August 28, 2013
Media academic Marshall McLuhan said “The medium is the message” and in a society communicating by text messages and 140 character tweets his statement is truer than ever. But messages still need to be understood and abbreviations and acronyms can result in communication mishaps.
Kellen Company provides association management, among other professional services such as public relations, digital media and meetings management. The association world is awash in acronyms and so too, is Kellen Company. It may seem at times that we use more acronyms in our office than the U.S. Government. And while these little letter jumbles make our daily lives easier, even an Orphan Annie Decoder Badge won’t help those new to association management crack the code.
For example, just for fun I Googled associations with the initials AAP. The search returned pages and pages of listings — American Association of…just pick a profession that begins with the letter “p” — pediatrician, publisher, physician, paralegal, psychologist, psychiatrist…you get the idea.
From a marketing communications perspective I love that acronyms fit more easily into a tweet or a website address but I know that it can take a lot of time, effort and money for a professional society or trade association to become readily recognizable to outsiders by its acronym. Not every organization has the resources or history of a group such as ASPCA or AAA.

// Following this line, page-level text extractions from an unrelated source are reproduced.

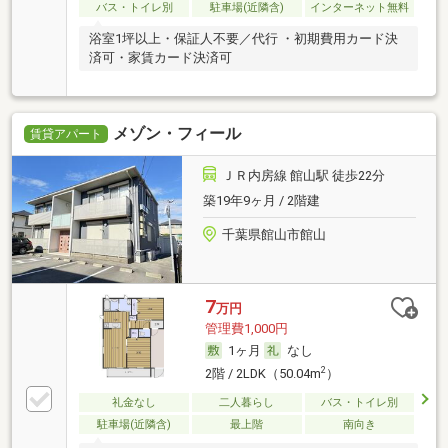
バス・トイレ別
駐車場(近隣含)
インターネット無料
浴室1坪以上・保証人不要／代行 ・初期費用カード決
済可・家賃カード決済可
メゾン・フィール
賃貸アパート
ＪＲ内房線 館山駅 徒歩22分
築19年9ヶ月 / 2階建
千葉県館山市館山
7
万円
管理費1,000円
1ヶ月
なし
2
2階 / 2LDK（50.04m
）
礼金なし
二人暮らし
バス・トイレ別
駐車場(近隣含)
最上階
南向き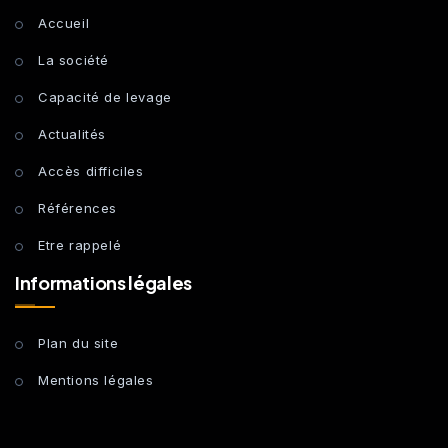
Accueil
La société
Capacité de levage
Actualités
Accès difficiles
Références
Etre rappelé
Informations légales
Plan du site
Mentions légales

Organizations that want their names to be remembered and to be associated with a specific mission or industry may be doing themselves a disservice through overutilization of their acronym. In turn, we may do other individuals and organizations a disservice by taking the shortcut when speaking or writing about them. One of Dale Carnegie’s Golden Rules is: “Remember that a person’s name is to that person the sweetest and most important sound in any language.”
So, unless your organization is IBM, remember to let people know what those letters mean.